Then, Gencon 2010 rolls around and Wyrd announces the release of Rising Powers, book 2 and the first Malifaux expansion. This updated some of the rules of the game, and it released a whole new set of models for each of the factions. This set-up another year of releases on a regular release schedule. Lets be honest here, it did not really change the rules of the game drastically. Rising Powers clarified a couple existing rules, added a new model type (Henchman / special forces) and added some new characteristics to fit the new models. It also expanded the entire encounter system to the 13 expanded strategies and the location special rules we now use regularly. The core mechanics of the game did not change, other than to get further clarification on specific points.

So, we power on for about 6 months and come to January 2011. At this point the Errata, FAQ, and Clarifications for Malifaux have become a 3 page document and is becoming a bit bulky. This is in response to the questions from the community, but Wyrd decides they can do better. They lock up the current Errata/FAQ/Clarifications and review the entire rule-set. They sit down with editors and work to reword those parts of the rules that are complicated or un-clear, add in the Errata to that point, create some new diagrams for further clarification, then release the Rules Manual. So, here we are at a little over 2 years and the first significant rules change is released. It is important to note that the overall changes to the rules amounted to maybe 25% of the actual core rules in the game. At the same time, Wyrd releases Version 2 cards for most of the models in the first Malifaux book. Several of these cards incorporate changes that are made, partly based on community feedback, to balance the models from book 1 within the game. The V2 cards are offered as a free exchange, and the Rules Manual is put on sale for ~$15 US.

Then we come to Gencon 2011, and the release of Twisting Fates, book 3 and the second expansion to Malifaux. This book adds in a whole new set of rules for Masters, specifically the rules for Avatars. This expands out the game and is possibly the first move Wyrd made to seperate parts of the game between Newer Players and Experienced Players. Avatars add a whole new class of model that works completely different from Masters or Henchmen (who work very similar). It also complicates the game by adding in Manifest Requirements, a type of whole new extra objective to track in an already complicated objective based game. At the same time, Wyrd goes to extreme lengths to make sure that throughout playtesting, the Avatars are kept at a power level similar to Masters and Henchman. This way it is not necessary for a player to use an Avatar to have a chance in the game.

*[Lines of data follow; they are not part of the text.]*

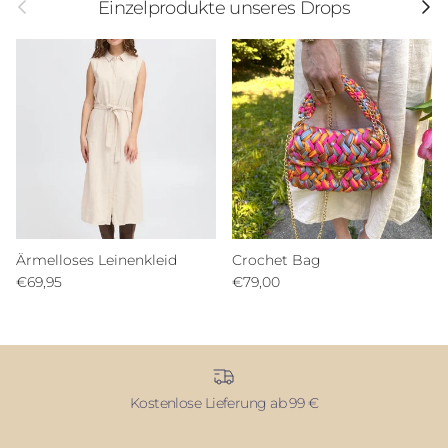
Einzelprodukte unseres Drops
Ärmelloses Leinenkleid
Crochet Bag
€69,95
€79,00
Kostenlose Lieferung ab 99 €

So, jump forward about 9 more months to around May 2012. Since the beginning of 2011 the game grows exponentially and new players pour into the scene. Experienced gamers and new gamers alike start to play Malifaux. Along with this rush of players comes new issues that are identified. First, competitive Malifaux starts to move into a visible position with tournaments jumping up in the US and UK. These tournaments bring competitive players who start discovering ways to "break" the game and start discovering over-powered combinations of models that were missed in earlier playtesting. The growth also brings in a wider spectrum of new players, along with non-native-english speaking players and additional clarification and FAQ's are required. Wyrd copes with this by pointing folk to the Rules Manual and answering questions on the forums. Errata are created to fix both Typo's on cards along with some balance issues. Release of errata is slowed down a bit as the the errata is tested by the Wyrd development testing team. Around the May time-frame all these errata, clarification, and FAQ are again rolled together in a set of downloadable documents and released to the public in one place, making it easy to track the changes.

Jump ahead a bit to July 2012. Wyrd announces that they will be releasing a new Core Rulebook 1.5 at this time. What the heck is this? Let me try and shed a little light on the situation. The first Rulebook for Malifaux contained three pieces of information.
  1. Background story "Fluff"
  2. Game Rules
  3. Model Rules 
Of these three pieces of information, numbers 2 and 3 became outdated and unusable when playing the current version of Malifaux. Enough was clarified and errated within the rules that the gaps in the first rulebooks rules make it not good. Also, the V2 cards invalidaded several of the V1 cards listed in the first rulebook. However, despite these changes, the initial background story was fantastic but only available in a book that had gone out of print. This left many of the newer players with no good way to get thier hands on that information. To address that, Wyrd decided to release a core rulebook to replace the original Malifaux rulebook (book 1). This is what Malifaux Rulebook 1.5 is. It is a book with the orignial background story, updated and current rules, updated and current V2 cards.

Now, that brings us to the looming Gencon 2012. We already know a new rulebook is coming. We know this based on Wyrd's past record plus EricJ's announcement on the Gamers Lounge podcast. Eric says this book will contain a new faction called 10 Thunders. I suspect this will add a load of new models, similar to Rising Powers. We have heard that the 10 Thunders factions infiltrate other factions. This could mean an additional set of rules similar to Avatar Rules in Twisting Fates. It also might not. We have to wait for Gencon to see.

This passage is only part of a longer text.